[Saved entries]

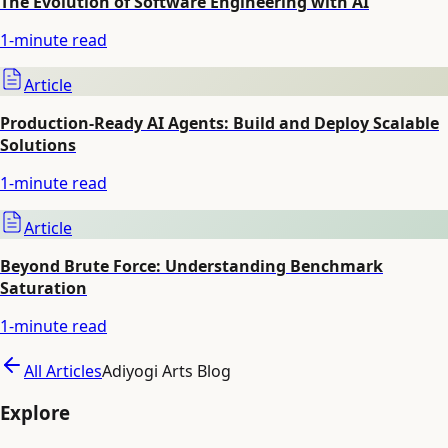
The Evolution of Software Engineering with AI
1
-minute read
Article
Production-Ready AI Agents: Build and Deploy Scalable
Solutions
1
-minute read
Article
Beyond Brute Force: Understanding Benchmark
Saturation
1
-minute read
All Articles
Adiyogi Arts Blog
Explore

• [Task details]: Although the records above include pictures, the copy must contain only their exact text.

• [Reply]:
The Evolution of Software Engineering with AI
1
-minute read
Article
Production-Ready AI Agents: Build and Deploy Scalable
Solutions
1
-minute read
Article
Beyond Brute Force: Understanding Benchmark
Saturation
1
-minute read
All Articles
Adiyogi Arts Blog
Explore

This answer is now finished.